Throughout we will find, as Dobzhansky put it, “nothing in biology makes sense except in the light of evolution” and that this “is not some kind of evolutionist propaganda, but an entirely literal and more or less routine description of the situation” (Koonin and Galperin 2003). For example, it is certain that the mitochondria derives from a once free living species that was in a sense enslaved by a eukaryotic cell to produce energy for it. Several lines of evidence lead to this scenario. First off, not all eukaryotes have mitochondria hinting that at some point the mitochondria entered the symbiosis and the rest have been inherited from that point. Second, as we noted earlier, the mitochondria have their own genome further hinting that it was once free living. However, the most convincing fact is that the genome of the mitochondria is similar to a species of bacteria called Rickettsia prowazekii much more so than to the DNA of any other organism including the human genome which it is a part of (Andersson et al. 1998).

 

Tracking the human genome from its present sequence to the past is admittedly an anthropocentric route. But our primary interest is - like many things in biology - a selfish one, we want to know where we come from. Ironically perhaps, we will of course find that all roads lead to the same common universal ancestor and that we could have started with any organism.
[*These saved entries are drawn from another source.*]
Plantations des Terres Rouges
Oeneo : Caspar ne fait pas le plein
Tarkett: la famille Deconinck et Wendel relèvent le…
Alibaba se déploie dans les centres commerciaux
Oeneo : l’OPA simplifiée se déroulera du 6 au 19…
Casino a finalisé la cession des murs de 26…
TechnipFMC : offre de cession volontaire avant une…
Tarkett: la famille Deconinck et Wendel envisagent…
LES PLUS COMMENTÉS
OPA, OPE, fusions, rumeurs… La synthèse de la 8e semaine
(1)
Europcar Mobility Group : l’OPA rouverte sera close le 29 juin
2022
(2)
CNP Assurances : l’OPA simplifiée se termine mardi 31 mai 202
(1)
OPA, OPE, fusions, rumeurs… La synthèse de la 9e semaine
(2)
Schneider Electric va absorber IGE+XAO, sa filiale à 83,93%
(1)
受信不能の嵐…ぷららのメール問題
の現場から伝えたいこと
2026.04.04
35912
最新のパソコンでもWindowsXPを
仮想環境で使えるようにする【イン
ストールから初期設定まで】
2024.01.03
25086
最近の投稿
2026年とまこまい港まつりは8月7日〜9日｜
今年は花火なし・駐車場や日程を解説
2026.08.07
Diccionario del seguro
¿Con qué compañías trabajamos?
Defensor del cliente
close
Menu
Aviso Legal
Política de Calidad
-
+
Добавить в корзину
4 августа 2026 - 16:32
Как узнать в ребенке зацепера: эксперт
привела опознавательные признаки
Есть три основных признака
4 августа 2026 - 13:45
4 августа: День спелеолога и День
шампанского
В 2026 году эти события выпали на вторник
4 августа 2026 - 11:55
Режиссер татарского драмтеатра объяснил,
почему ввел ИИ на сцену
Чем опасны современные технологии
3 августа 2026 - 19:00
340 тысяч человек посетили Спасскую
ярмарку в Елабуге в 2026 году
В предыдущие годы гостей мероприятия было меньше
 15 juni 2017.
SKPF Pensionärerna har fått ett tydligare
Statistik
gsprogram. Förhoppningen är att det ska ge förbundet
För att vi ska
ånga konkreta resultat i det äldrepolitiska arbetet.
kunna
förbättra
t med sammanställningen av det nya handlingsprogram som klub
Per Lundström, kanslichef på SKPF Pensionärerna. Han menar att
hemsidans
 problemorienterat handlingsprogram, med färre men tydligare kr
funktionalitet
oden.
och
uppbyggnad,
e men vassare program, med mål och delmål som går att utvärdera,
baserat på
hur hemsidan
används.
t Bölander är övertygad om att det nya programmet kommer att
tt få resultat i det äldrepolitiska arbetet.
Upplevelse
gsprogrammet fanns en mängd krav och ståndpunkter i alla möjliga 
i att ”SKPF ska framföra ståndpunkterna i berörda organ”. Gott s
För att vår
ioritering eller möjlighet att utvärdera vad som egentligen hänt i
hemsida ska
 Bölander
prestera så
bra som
As one NYC taxi driver said "we all go different ways to see the same things".

 

 

References:

 

Andersson, S.G., Zomorodipour, A., Andersson, J.O., Sicheritz-Ponten, T., Alsmark, U.C., Podowski, R.M., Naslund, A.K., Eriksson, A.S., Winkler, H.H., and Kurland, C.G. 1998. The genome sequence of Rickettsia prowazekii and the origin of mitochondria. Nature 396: 133-140.

Henikoff, S., Ahmad, K., and Malik, H.S. 2001. The centromere paradox: stable inheritance with rapidly evolving DNA. Science 293: 1098-1102.

Koonin, E.V. and Galperin, M.Y. 2003. Sequence - evolution - function : computational approaches in comparative genomics. Kluwer Academic, Boston.

Subramanian, S., Madgula, V.M., George, R., Mishra, R.K., Pandit, M.W., Kumar, C.S., and Singh, L. 2002. MRD: a microsatellite repeats database for prokaryotic and eukaryotic genomes. Genome Biol 3: PREPRINT0011.